> **PROBLEM REQUIREMENTS**:
Could you retype the lines below, starting at the line holding "i primi a fare qualcosa" and stopping at the line holding "Wij waarderen uw privacy", inclusive? Copy them exactly and drop the images.

[Data excerpts]
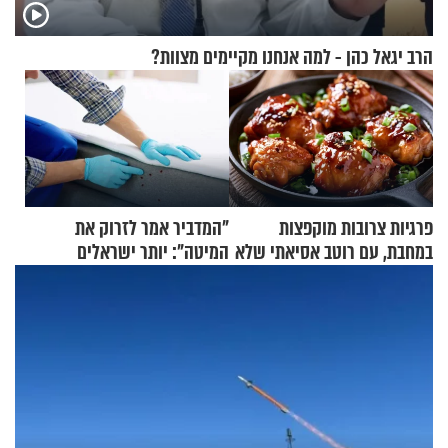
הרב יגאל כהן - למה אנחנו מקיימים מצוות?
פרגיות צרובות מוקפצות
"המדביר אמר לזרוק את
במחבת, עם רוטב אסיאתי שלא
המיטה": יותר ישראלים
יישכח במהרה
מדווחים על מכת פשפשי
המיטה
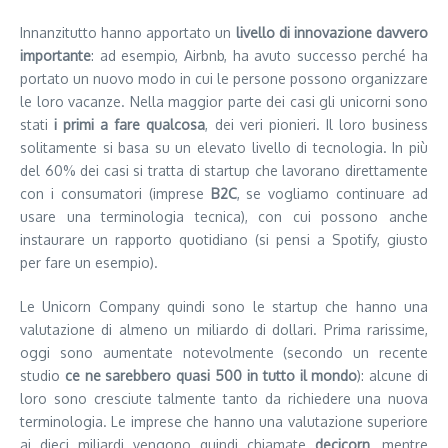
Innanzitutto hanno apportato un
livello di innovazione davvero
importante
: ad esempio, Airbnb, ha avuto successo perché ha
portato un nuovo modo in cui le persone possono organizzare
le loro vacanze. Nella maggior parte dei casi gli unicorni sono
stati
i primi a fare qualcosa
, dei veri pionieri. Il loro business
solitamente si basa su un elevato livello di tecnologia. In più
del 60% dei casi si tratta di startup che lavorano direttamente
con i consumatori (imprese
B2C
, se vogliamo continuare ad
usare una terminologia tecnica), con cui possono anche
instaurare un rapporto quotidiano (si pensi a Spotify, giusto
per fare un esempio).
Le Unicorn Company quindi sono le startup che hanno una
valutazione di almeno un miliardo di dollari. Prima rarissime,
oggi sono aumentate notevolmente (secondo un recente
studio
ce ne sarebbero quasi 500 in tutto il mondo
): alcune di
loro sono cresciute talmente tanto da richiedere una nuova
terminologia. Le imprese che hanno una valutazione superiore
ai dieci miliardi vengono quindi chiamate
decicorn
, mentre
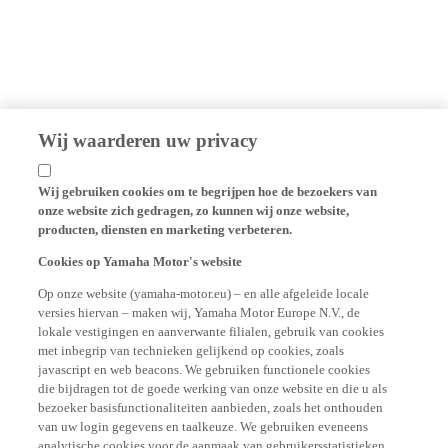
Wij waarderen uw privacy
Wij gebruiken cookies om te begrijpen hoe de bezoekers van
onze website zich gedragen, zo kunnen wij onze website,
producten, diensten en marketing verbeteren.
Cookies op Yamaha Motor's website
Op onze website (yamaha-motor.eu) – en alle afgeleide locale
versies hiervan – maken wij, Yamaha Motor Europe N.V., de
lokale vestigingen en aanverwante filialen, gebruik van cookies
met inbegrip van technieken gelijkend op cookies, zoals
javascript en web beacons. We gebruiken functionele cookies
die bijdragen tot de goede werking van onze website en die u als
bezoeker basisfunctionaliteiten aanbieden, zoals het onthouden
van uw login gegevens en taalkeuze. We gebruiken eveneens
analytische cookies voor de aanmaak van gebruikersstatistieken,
==
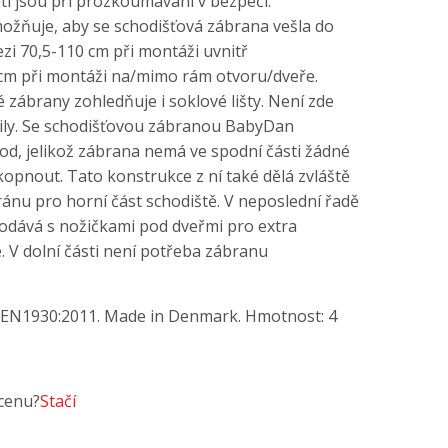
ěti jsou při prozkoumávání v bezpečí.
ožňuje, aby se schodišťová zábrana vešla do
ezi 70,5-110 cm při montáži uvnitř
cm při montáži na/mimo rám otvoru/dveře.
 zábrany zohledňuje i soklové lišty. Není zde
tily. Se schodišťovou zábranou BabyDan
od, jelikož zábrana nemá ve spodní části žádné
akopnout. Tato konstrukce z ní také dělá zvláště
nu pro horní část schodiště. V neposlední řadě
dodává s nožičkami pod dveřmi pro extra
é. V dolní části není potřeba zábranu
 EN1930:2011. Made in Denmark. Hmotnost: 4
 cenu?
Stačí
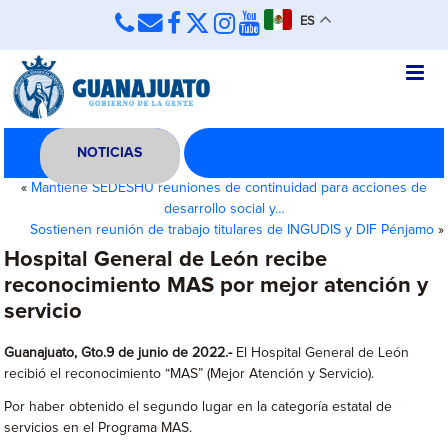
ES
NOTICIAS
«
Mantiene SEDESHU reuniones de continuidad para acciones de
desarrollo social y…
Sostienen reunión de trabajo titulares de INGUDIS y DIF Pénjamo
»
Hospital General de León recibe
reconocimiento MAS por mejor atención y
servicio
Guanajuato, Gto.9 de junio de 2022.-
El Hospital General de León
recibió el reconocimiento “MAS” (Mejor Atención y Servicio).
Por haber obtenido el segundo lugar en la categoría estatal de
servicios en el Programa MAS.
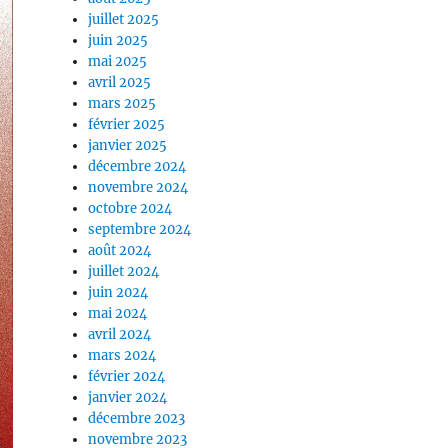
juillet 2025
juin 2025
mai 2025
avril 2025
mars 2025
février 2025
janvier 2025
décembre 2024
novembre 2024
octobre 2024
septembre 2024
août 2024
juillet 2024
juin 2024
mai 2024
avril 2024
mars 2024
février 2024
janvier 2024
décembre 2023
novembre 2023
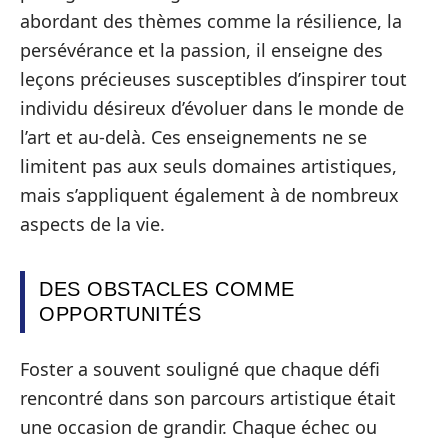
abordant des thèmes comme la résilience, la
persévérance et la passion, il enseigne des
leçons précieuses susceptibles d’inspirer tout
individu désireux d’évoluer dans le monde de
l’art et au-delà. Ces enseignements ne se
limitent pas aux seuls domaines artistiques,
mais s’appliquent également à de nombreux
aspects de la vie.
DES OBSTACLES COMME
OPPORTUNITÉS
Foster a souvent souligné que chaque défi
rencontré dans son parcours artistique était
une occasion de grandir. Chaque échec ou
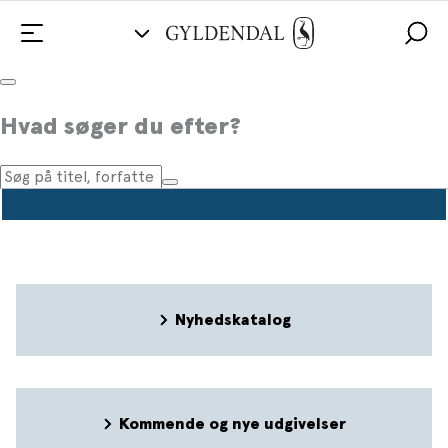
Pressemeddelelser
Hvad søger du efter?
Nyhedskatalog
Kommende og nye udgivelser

> **ANSWER BELOW**:
i primi a fare qualcosa
, dei veri pionieri. Il loro business
solitamente si basa su un elevato livello di tecnologia. In più
del 60% dei casi si tratta di startup che lavorano direttamente
con i consumatori (imprese
B2C
, se vogliamo continuare ad
usare una terminologia tecnica), con cui possono anche
instaurare un rapporto quotidiano (si pensi a Spotify, giusto
per fare un esempio).
Le Unicorn Company quindi sono le startup che hanno una
valutazione di almeno un miliardo di dollari. Prima rarissime,
oggi sono aumentate notevolmente (secondo un recente
studio
ce ne sarebbero quasi 500 in tutto il mondo
): alcune di
loro sono cresciute talmente tanto da richiedere una nuova
terminologia. Le imprese che hanno una valutazione superiore
ai dieci miliardi vengono quindi chiamate
decicorn
, mentre
Wij waarderen uw privacy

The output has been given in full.